Cinnamon is a superb and essential addition to your diet, it’s been around for centuries but recently studies have unveiled it’s unique ability to improve our metabolism of sugar.
One of the oldest spices known to man and used for medicinal purposes for years. There are two types of cinnamon; Cassia and Ceylon. Both very fragrant but Ceylon is little more subtle in flavour if you’re not keen on the taste. The anti-inflammatory and anti-bacterial properties of cinnamon have lead to its widespread use in treating numerous health conditions for decades.
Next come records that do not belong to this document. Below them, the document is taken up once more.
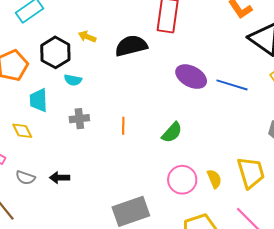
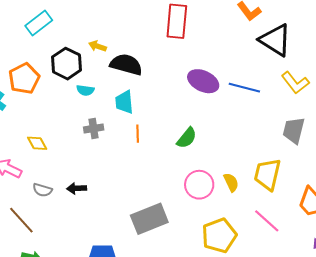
black semicircle: (131, 46) -> (126, 64), moved, turned 32
cyan trapezoid: (39, 100) -> (124, 102), moved
yellow trapezoid: (251, 173) -> (267, 174), turned -148

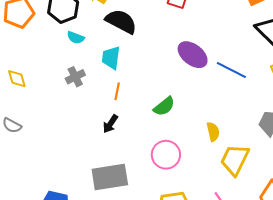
gray cross: (94, 128) -> (75, 77), turned -30
yellow semicircle: (231, 182) -> (213, 132), moved
black arrow: (77, 188) -> (110, 124), moved, turned -66

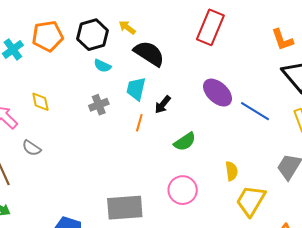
black arrow: (110, 124) -> (163, 104), moved

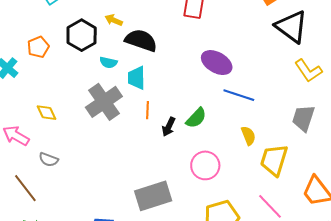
orange pentagon: (48, 36) -> (38, 47), size x0.7
cyan semicircle: (102, 66) -> (108, 63), moved
black arrow: (163, 104) -> (169, 127), moved
gray cross: (99, 105) -> (104, 102), size x1.8
blue line: (255, 111) -> (239, 95), moved

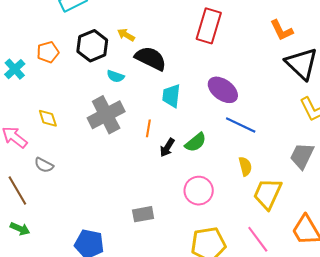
cyan trapezoid: (136, 78) -> (171, 96), moved
gray rectangle: (153, 196) -> (143, 214), size x0.6

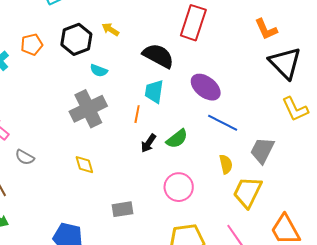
black semicircle: (151, 58) -> (158, 56), moved
yellow diamond: (48, 118) -> (84, 165), moved
orange line: (148, 128) -> (137, 114), moved
gray trapezoid: (302, 156) -> (262, 150), moved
However, it is now been recognised as an excellent aid to blood sugar regulation.
Cinnamon stimulates insulin receptors in the body increasing our cells ability to utilise glucose rather than storing it as fat. For those who suffer from Type II diabetes or if you store weight around the stomach and waist area it’s an indication of poor blood sugar managment, in which case cinnamon is an essential addition to your daily diet.
Here are a few suggestions on how to spice up your diet with cinnamon:
- Add a teaspoon to protein shakes – works best with chocolate or vanilla flavour.
- Add to tea or coffee to help control the impact of caffeine on blood sugar levels.
- Sprinkle a teaspoon on pancakes, check out our Fitter Pancakes Recipe.
- Sprinkle over roasted butternut squash or mashed sweet potato once cooked.
- Place cinnamon stick in cup of warm milk (preferably raw milk, almond or coconut milk).
- Sprinkle over warm, stewed fruits. blackcurrant, apple and cinnamon is great winter warming combination.